- Supplied material
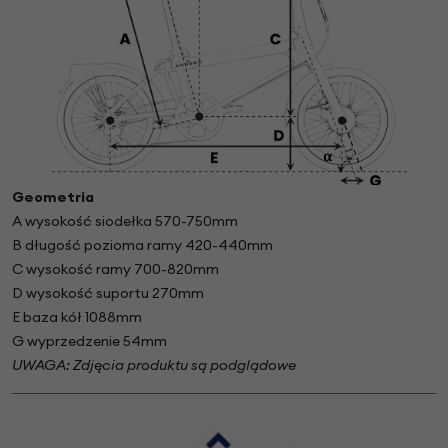
Geometria
A wysokość siodełka 570-750mm
B długość pozioma ramy 420-440mm
C wysokość ramy 700-820mm
D wysokość suportu 270mm
E baza kół 1088mm
G wyprzedzenie 54mm
UWAGA: Zdjęcia produktu są podglądowe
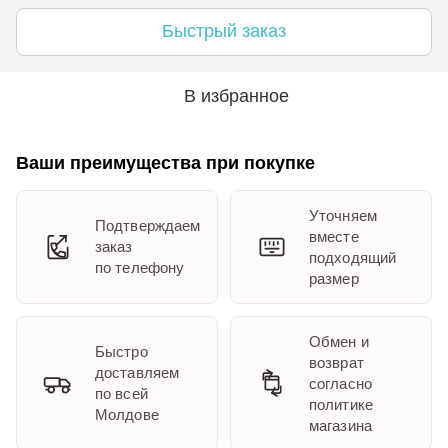
Быстрый заказ
В избранное
Ваши преимущества при покупке
Уточняем
Подтверждаем
вместе
заказ
подходящий
по телефону
размер
Обмен и
Быстро
возврат
доставляем
согласно
по всей
политике
Молдове
магазина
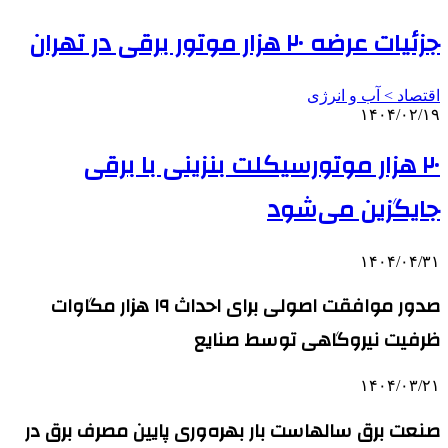
جزئیات عرضه ۲۰ هزار موتور برقی در تهران
اقتصاد > آب و انرژی
۱۴۰۴/۰۲/۱۹
۲۰ هزار موتورسیکلت بنزینی با برقی
جایگزین می‌شود
۱۴۰۴/۰۴/۳۱
صدور موافقت اصولی برای احداث ۱۹ هزار مگاوات
ظرفیت نیروگاهی توسط صنایع
۱۴۰۴/۰۳/۲۱
صنعت برق سالهاست بار بهره‌وری پایین مصرف برق در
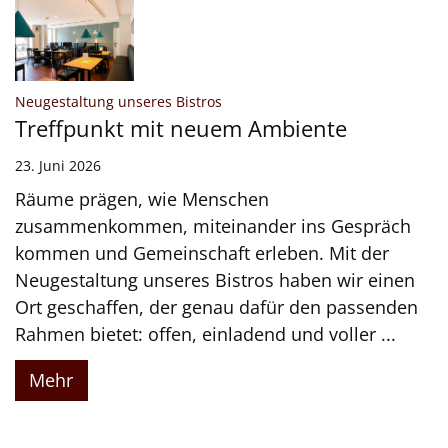
:
Neugestaltung unseres Bistros
Treffpunkt mit neuem Ambiente
23. Juni 2026
Räume prägen, wie Menschen
zusammenkommen, miteinander ins Gespräch
kommen und Gemeinschaft erleben. Mit der
Neugestaltung unseres Bistros haben wir einen
Ort geschaffen, der genau dafür den passenden
Rahmen bietet: offen, einladend und voller ...
Mehr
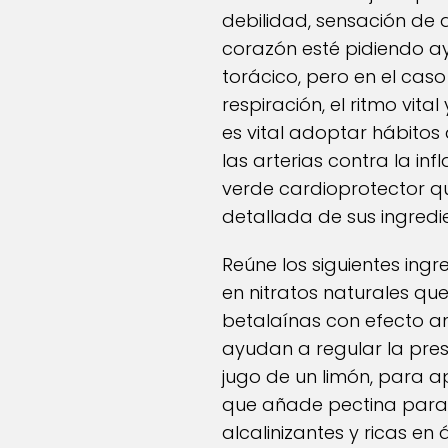
debilidad, sensación de 
corazón esté pidiendo ay
torácico, pero en el cas
respiración, el ritmo vit
es vital adoptar hábitos 
las arterias contra la i
verde cardioprotector qu
detallada de sus ingredie
Reúne los siguientes ing
en nitratos naturales q
betalaínas con efecto ant
ayudan a regular la pres
jugo de un limón, para a
que añade pectina para l
alcalinizantes y ricas e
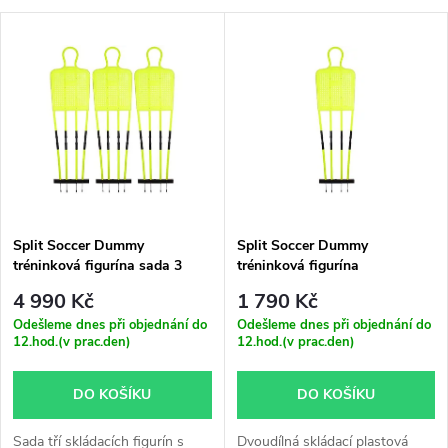
a
V
Nejdražší
z
ý
Nejprodávanější
e
p
Abecedně
n
i
í
s
p
Split Soccer Dummy
Split Soccer Dummy
tréninková figurína sada 3
tréninková figurína
p
kusů v tašce
r
4 990 Kč
1 790 Kč
r
Odešleme dnes při objednání do
Odešleme dnes při objednání do
12.hod.(v prac.den)
12.hod.(v prac.den)
o
o
DO KOŠÍKU
DO KOŠÍKU
d
d
Sada tří skládacích figurín s
Dvoudílná skládací plastová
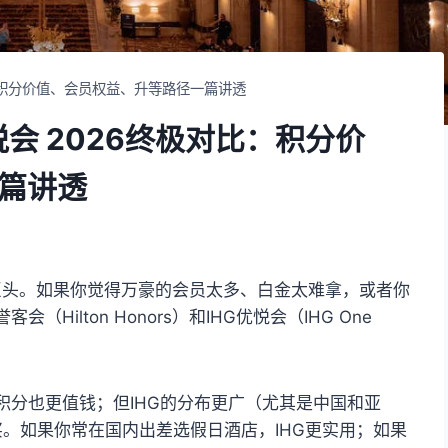
对比：积分价值、会员权益、升等路径一篇讲透
优悦会 2026终极对比：积分价
篇讲透
大巨头。如果你觉得万豪的会员太多、白金太难拿，或者你
ilton Honors）和IHG优悦会（IHG One
积分也更值钱；但IHG的分布更广（尤其是中国和亚
买。如果你常在国内出差选假日酒店，IHG更实用；如果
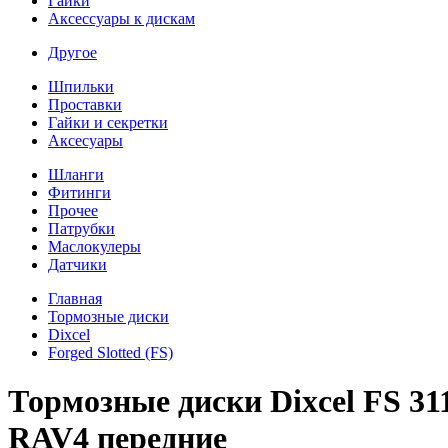
Гайки
Аксессуары к дискам
Другое
Шпильки
Проставки
Гайки и секретки
Аксесуары
Шланги
Фитинги
Прочее
Патрубки
Маслокулеры
Датчики
Главная
Тормозные диски
Dixcel
Forged Slotted (FS)
Тормозные диски Dixcel FS 31
RAV4 передние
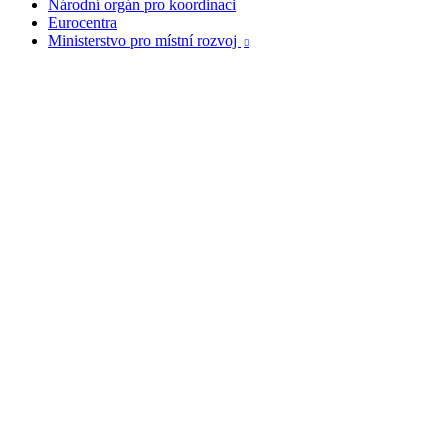
Národní orgán pro koordinaci
Eurocentra
Ministerstvo pro místní rozvoj

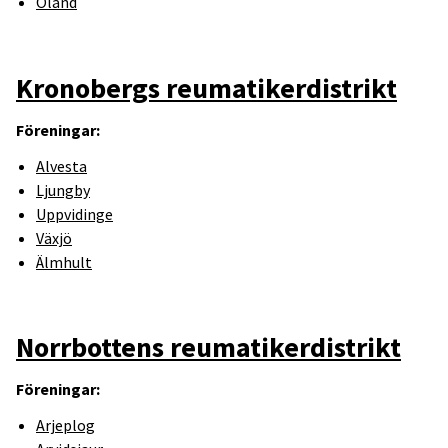
Öland
Kronobergs reumatikerdistrikt
Föreningar:
Alvesta
Ljungby
Uppvidinge
Växjö
Älmhult
Norrbottens reumatikerdistrikt
Föreningar:
Arjeplog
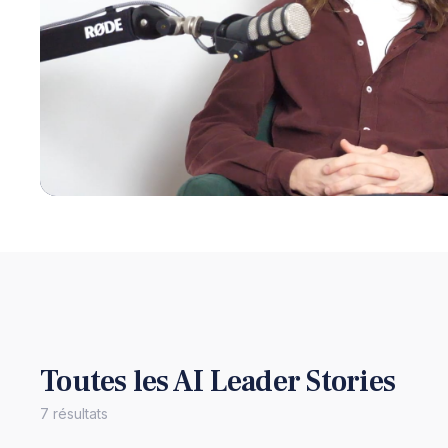
Toutes les AI Leader Stories
7
résultat
s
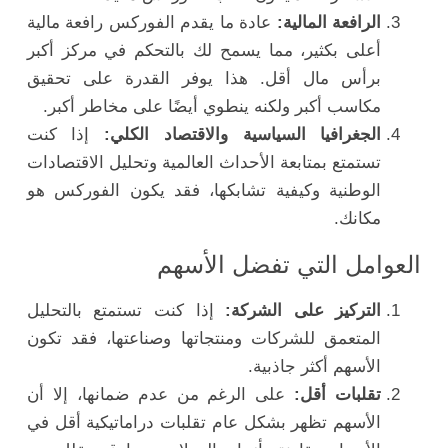
الرافعة المالية:
عادة ما يقدم الفوركس رافعة مالية
أعلى بكثير، مما يسمح لك بالتحكم في مركز أكبر
برأس مال أقل. هذا يوفر القدرة على تحقيق
مكاسب أكبر ولكنه ينطوي أيضًا على مخاطر أكبر.
الجغرافيا السياسية والاقتصاد الكلي:
إذا كنت
تستمتع بمتابعة الأحداث العالمية وتحليل الاقتصادات
الوطنية وكيفية تشابكها، فقد يكون الفوركس هو
مكانك.
العوامل التي تفضل الأسهم
التركيز على الشركة:
إذا كنت تستمتع بالتحليل
المتعمق للشركات ومنتجاتها وصناعتها، فقد تكون
الأسهم أكثر جاذبية.
تقلبات أقل:
على الرغم من عدم ضمانها، إلا أن
الأسهم تظهر بشكل عام تقلبات دراماتيكية أقل في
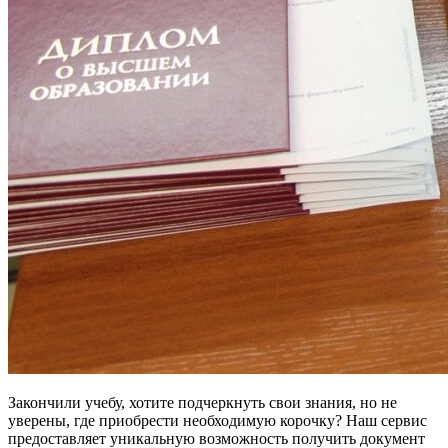
Закончили учебу, хотите подчеркнуть свои знания, но не
уверены, где приобрести необходимую корочку? Наш сервис
предоставляет уникальную возможность получить документ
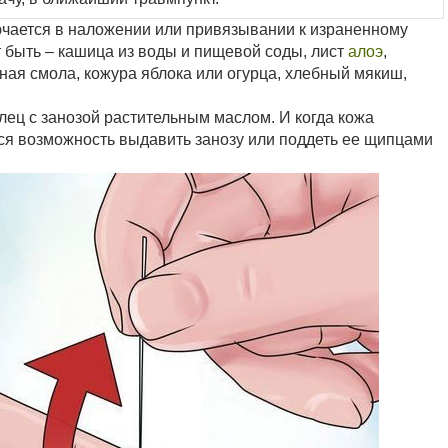
ючается в наложении или привязывании к израненному
т быть – кашица из воды и пищевой соды, лист
алоэ
,
сная смола, кожура яблока или огурца, хлебный мякиш,
лец с занозой растительным маслом. И когда кожа
ся возможность выдавить занозу или поддеть ее щипцами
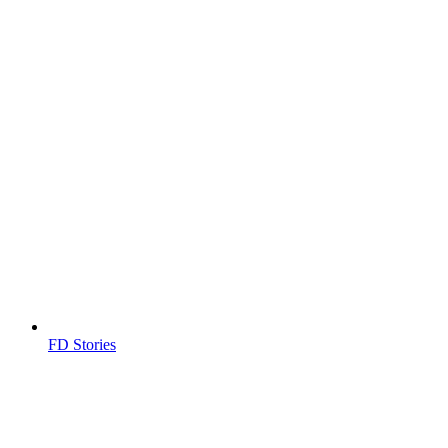
FD Stories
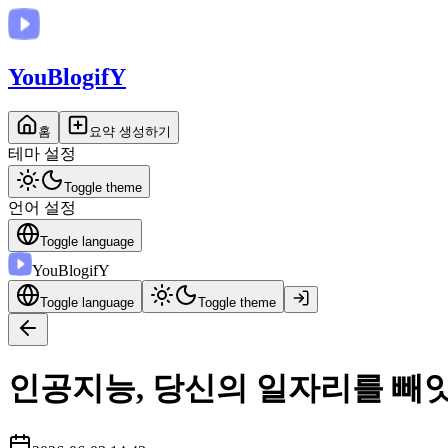
You
BlogifY
홈
요약 생성하기
테마 설정
Toggle theme
언어 설정
Toggle language
You
BlogifY
Toggle language
Toggle theme
인공지능, 당신의 일자리를 빼앗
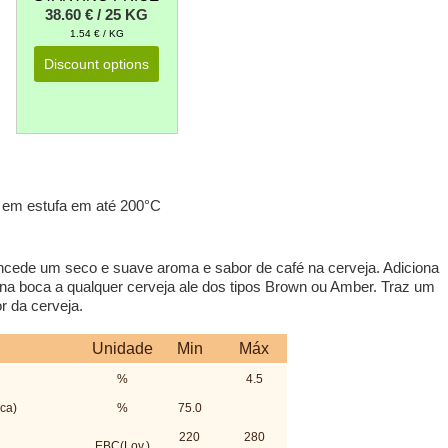
38.60 € / 25 KG
1.54 € / KG
Discount options
o em estufa em até 200°C
ncede um seco e suave aroma e sabor de café na cerveja. Adiciona
 boca a qualquer cerveja ale dos tipos Brown ou Amber. Traz um
r da cerveja.
Unidade
Min
Máx
%
4.5
ca)
%
75.0
220
280
EBC(Lov.)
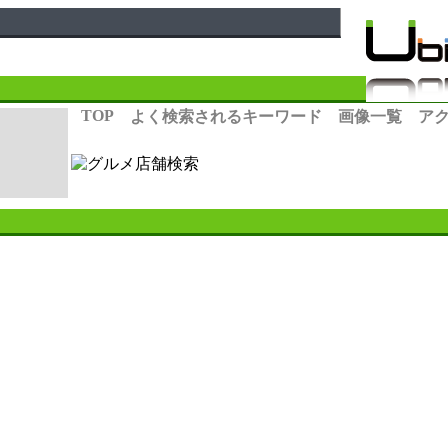
TOP
よく検索されるキーワード
画像一覧
ア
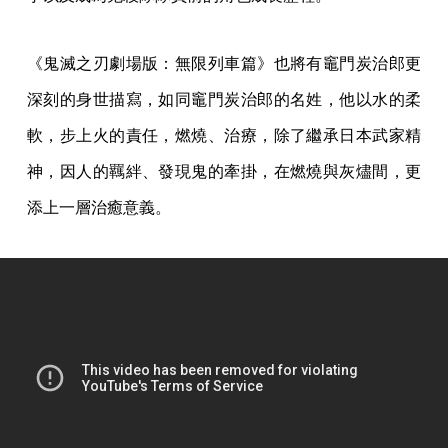
《鬼滅之刃劇場版：無限列車篇》也將有竈門炭治郎更
深刻的身世描寫，如同竈門炭治郎的名姓，他以水的柔
軟，步上火的責任，燃燒、治療，除了繼承日本武家精
神，因人的羈絆、發現鬼的牽掛，在燃燒與灰燼間，更
添上一層治癒意義。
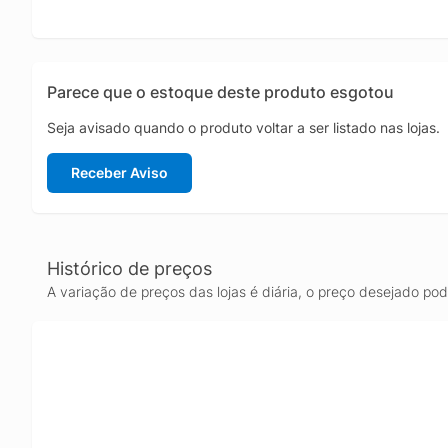
Parece que o estoque deste produto esgotou
Seja avisado quando o produto voltar a ser listado nas lojas.
Receber Aviso
Histórico de preços
A variação de preços das lojas é diária, o preço desejado po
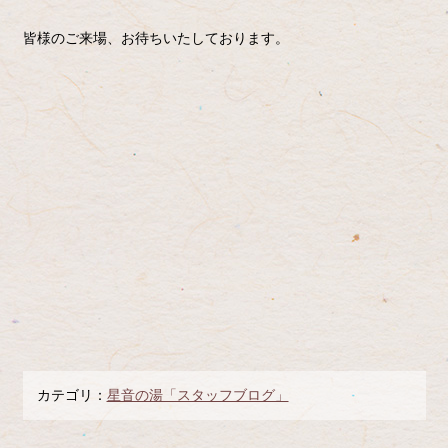
皆様のご来場、お待ちいたしております。
カテゴリ：
星音の湯「スタッフブログ」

- Your objective
Look through the material above for the word "الأسهم" and copy every line that has it.

- Finished task
العوامل التي تفضل الأسهم
الأسهم أكثر جاذبية.
الأسهم تظهر بشكل عام تقلبات دراماتيكية أقل في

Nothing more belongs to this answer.